Introduction

Data on significance of systemic gain of citrate during continuous renal replacement therapy (CRRT) are missing. Direct citrate measurements are scarcely available. The quantification using a difference of unmeasured anions (UA) on the filter and the method using correlation between concentration of citrate (Cf) in effluent to the proportion of citrate flow to blood flow (Qc/Qb) were compared with the control exact methods.

Methods

A prospective controlled observational study was performed in a 20-bed general ICU. Patients on 2.2% acid-citrate-dextrose (ACD, n = 41) were compared with controls on unfractioned heparin (n = 17). All were treated with an Aquarius Baxter device on 1.9 m2 polysulfone filters. Samples were taken from a central venous catheter, ports pre filter and post filter and from dialysate/filtrate 24 hours after commencing with CRRT and 60 minutes later.

Results

There were no significant differences (P > 0.05) between CVVH (n = 18) and CVVHDF (n = 23) in measured citratemias nor in systemic gain of citrate. The difference between post-filter and pre-filter UA correlated with difference of citrate concentrations (r2 = 0.66). Citrate gain was calculated as 31.5 ± 10.5 mmol/hour utilizing this relationship. Cf showed tight correlation with the Qc/Qb ratio (r2 = 0.72). Gain of citrate calculated as citrate input minus citrate removal (effluent flow × Cf) where the regression equation replaces Cf was 29.4 ± 7.2 mmol/hour. The first exact method used post-filter and pre-filter citrate concentrations multiplied by matching blood flows. Gain of citrate obtained by this method was 29.3 ± 11.0 mmol/hour. The second exact method deducted citrate removal (15.7 ± 5.9 mmol/hour) in effluent from citrate input (45.1 ± 8.8 mmol/hour) and produced a citrate gain of 29.3 ± 7.2 mmol/hour.
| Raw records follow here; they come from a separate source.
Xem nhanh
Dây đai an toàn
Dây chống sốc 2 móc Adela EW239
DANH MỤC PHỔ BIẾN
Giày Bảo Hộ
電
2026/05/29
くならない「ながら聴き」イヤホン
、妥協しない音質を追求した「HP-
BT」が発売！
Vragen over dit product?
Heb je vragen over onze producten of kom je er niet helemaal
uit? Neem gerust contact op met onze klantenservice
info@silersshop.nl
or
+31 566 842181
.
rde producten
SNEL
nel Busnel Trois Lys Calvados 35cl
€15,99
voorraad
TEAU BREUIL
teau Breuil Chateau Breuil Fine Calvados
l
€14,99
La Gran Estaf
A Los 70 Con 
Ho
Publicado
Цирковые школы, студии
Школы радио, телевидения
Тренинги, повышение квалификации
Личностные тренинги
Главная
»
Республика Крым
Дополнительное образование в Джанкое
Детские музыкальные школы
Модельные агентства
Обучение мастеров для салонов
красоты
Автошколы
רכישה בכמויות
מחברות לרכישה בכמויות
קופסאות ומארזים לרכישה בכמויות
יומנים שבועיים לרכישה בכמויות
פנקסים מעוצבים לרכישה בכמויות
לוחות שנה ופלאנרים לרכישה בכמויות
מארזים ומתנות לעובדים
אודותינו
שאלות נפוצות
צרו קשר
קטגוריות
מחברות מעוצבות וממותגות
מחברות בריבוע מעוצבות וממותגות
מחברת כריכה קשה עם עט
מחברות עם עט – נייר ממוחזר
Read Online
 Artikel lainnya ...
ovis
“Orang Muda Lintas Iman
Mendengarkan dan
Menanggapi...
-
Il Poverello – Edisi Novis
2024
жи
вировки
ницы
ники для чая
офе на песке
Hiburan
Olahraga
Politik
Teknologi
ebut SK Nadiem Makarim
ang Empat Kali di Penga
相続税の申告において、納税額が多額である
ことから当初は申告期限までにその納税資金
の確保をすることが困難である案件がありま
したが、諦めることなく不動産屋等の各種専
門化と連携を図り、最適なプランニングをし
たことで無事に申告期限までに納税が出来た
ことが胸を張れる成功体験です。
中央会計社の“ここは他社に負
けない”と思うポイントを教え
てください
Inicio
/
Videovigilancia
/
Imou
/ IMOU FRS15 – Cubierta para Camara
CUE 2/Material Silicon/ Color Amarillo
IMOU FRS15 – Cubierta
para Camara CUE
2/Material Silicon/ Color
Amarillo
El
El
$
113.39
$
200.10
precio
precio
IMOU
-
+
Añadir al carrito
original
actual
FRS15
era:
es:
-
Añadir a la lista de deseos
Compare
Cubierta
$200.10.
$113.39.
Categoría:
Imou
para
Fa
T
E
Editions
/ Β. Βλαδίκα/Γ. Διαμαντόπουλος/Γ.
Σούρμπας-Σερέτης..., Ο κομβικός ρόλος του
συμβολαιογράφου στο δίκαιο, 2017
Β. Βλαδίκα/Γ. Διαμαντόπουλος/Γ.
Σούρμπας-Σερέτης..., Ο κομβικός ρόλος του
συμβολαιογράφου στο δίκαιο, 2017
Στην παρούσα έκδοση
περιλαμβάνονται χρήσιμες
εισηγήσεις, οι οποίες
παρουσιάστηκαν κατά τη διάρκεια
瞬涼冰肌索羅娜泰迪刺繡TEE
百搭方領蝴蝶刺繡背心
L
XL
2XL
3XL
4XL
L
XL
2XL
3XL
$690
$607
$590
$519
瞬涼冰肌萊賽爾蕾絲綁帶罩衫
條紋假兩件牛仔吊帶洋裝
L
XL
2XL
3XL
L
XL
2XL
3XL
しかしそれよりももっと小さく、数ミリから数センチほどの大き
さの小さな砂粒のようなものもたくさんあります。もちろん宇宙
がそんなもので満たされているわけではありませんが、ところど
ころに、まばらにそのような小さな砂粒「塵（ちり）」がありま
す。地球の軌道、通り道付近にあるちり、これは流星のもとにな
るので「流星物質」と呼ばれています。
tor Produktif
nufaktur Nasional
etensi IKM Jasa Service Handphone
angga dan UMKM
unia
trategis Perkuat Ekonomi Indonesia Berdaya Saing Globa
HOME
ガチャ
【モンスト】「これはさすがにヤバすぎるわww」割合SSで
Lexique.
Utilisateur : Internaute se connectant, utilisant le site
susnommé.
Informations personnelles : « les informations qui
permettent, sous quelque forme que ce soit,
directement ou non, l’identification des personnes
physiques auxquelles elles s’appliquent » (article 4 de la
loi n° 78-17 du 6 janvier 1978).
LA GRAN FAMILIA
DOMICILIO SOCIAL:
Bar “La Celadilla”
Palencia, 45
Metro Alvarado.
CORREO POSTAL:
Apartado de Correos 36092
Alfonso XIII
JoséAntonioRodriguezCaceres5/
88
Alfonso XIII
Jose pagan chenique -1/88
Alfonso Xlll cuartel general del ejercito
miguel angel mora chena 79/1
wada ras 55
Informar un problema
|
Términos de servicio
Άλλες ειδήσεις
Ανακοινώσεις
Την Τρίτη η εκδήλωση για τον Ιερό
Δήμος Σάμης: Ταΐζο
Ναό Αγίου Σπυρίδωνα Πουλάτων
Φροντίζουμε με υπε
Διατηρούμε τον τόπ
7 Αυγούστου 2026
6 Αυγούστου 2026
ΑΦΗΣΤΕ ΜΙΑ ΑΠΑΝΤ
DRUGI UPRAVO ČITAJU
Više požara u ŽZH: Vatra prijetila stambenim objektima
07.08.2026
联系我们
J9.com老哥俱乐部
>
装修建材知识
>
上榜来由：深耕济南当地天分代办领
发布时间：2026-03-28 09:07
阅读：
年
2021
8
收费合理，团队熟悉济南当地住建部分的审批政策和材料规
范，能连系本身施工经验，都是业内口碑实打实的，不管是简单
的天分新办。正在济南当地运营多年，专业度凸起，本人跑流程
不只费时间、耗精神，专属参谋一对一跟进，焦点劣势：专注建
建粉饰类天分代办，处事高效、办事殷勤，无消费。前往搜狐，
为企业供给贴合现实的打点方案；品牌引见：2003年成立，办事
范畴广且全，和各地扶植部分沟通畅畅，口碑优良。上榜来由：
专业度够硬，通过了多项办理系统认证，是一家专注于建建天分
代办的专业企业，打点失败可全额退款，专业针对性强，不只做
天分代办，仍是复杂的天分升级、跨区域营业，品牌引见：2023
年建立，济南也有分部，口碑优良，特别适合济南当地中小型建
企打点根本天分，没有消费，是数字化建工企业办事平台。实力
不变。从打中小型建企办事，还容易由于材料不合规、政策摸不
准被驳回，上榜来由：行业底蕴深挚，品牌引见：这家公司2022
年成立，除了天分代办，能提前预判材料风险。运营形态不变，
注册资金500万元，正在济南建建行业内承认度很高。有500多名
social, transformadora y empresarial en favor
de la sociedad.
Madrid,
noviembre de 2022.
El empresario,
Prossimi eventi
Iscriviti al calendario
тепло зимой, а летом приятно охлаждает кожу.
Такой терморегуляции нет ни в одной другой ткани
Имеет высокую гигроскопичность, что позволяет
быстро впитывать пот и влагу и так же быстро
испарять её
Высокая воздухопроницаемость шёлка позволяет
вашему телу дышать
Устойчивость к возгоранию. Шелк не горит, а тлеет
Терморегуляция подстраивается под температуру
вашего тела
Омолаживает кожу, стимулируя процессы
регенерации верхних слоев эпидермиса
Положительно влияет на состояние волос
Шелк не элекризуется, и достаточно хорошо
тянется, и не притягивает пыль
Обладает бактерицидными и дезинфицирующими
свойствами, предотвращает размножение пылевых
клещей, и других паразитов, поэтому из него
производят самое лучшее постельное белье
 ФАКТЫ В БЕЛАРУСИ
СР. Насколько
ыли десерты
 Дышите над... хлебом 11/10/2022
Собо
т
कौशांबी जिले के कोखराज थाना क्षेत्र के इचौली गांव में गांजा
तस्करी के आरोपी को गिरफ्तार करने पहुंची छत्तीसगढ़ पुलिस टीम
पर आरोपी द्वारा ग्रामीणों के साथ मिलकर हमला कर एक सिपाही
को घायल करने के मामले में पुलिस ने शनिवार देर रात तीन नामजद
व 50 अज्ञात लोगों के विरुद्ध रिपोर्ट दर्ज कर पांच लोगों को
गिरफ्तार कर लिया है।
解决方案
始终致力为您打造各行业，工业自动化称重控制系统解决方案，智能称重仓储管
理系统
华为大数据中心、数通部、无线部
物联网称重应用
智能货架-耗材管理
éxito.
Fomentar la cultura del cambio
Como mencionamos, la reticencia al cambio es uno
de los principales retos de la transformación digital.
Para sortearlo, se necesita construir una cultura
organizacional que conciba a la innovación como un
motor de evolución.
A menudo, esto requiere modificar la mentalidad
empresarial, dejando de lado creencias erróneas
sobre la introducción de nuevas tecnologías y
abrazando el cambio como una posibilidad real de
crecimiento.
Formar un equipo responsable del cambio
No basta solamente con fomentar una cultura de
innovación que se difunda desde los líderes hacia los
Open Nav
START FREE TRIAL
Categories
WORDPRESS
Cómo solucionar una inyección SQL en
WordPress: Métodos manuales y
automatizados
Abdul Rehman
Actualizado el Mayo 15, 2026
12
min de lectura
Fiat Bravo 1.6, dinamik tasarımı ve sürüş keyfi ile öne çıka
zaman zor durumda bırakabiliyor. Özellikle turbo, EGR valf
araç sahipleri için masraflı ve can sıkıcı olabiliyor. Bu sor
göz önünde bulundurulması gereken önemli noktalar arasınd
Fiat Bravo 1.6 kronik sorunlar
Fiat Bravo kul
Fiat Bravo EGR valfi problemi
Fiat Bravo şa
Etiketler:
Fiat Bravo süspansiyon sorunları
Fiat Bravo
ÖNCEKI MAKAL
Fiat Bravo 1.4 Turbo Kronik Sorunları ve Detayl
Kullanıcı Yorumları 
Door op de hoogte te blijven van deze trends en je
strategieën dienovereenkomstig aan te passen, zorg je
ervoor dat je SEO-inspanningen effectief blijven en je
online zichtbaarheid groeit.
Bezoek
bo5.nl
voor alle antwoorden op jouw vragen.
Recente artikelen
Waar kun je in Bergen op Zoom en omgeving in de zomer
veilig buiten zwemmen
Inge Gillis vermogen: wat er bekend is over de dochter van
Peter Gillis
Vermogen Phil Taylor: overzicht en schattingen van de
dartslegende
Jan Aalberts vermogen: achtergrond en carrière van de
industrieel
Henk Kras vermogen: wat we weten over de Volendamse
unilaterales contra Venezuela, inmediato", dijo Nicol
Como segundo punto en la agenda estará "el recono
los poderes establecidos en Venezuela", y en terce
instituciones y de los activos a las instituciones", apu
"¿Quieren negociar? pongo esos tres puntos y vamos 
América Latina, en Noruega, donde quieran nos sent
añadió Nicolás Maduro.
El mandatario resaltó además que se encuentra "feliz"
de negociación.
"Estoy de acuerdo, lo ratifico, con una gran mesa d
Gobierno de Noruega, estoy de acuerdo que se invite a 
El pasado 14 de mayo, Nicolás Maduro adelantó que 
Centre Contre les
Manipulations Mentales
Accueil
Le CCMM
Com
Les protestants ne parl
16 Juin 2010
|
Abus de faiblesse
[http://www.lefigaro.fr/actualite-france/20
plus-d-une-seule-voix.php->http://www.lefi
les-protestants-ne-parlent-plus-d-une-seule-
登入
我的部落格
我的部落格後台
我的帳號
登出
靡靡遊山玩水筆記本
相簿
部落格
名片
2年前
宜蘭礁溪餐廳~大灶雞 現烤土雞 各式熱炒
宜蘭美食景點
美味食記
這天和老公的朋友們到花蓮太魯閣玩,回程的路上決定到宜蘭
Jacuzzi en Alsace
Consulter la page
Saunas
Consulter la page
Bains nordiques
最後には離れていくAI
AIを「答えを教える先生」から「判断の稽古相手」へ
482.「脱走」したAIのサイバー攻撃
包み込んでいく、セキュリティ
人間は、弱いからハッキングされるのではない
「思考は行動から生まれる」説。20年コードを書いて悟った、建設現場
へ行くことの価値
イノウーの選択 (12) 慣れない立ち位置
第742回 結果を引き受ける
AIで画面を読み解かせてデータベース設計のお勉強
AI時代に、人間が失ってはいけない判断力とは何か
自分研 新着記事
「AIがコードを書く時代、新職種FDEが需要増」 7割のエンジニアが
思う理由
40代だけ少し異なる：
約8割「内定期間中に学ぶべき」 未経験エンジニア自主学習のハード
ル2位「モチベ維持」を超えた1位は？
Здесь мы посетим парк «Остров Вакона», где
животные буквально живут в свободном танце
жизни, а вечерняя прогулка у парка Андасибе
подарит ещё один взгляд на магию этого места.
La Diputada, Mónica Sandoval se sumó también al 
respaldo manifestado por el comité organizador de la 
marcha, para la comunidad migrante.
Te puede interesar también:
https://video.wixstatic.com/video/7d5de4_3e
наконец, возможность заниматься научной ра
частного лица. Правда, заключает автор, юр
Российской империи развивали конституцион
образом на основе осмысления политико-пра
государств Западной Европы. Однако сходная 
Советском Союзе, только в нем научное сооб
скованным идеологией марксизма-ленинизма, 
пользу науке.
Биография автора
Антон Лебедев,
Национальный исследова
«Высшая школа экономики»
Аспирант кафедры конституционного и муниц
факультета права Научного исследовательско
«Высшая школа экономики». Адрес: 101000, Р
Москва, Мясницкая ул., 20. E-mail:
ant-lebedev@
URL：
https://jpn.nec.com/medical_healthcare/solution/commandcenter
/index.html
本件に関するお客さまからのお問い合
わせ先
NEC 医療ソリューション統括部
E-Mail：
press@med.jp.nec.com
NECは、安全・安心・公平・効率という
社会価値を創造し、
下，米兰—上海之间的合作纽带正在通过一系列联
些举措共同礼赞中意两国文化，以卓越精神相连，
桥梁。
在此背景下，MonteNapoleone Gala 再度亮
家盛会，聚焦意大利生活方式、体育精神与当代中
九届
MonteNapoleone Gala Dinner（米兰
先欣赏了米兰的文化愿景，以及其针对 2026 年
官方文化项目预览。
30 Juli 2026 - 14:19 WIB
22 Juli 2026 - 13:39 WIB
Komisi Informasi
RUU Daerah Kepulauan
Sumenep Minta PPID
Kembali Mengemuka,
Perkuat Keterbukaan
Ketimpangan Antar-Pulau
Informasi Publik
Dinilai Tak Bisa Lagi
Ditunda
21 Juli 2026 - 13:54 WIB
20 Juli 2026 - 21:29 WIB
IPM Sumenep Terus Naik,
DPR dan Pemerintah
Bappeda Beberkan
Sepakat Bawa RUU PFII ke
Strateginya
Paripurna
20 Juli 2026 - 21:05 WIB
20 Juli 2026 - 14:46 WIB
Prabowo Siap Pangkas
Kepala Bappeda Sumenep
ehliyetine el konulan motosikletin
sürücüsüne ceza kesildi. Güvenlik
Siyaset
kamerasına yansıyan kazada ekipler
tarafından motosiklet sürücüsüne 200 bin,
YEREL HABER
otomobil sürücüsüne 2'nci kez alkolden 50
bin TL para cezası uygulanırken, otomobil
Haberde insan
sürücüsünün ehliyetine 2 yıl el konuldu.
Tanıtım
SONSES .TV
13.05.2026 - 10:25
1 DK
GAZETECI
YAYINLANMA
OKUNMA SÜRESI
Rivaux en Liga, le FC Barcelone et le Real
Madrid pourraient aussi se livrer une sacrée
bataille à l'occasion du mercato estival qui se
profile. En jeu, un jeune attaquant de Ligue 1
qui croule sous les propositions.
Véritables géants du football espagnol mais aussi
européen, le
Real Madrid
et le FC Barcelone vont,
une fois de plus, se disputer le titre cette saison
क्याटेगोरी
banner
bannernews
Comparing two studied methods of citrate gain estimation with exact methods showed no significant differences (P = 0.5, Kruskal-Wallis ANOVA). Bland-Altman analysis showed no systematic bias in results.

Conclusions

Systemic load of citrate is not negligible and can be predicted without taking direct citrate levels. Proposed indirect methods showed reasonable accuracy in systemic citrate load estimation.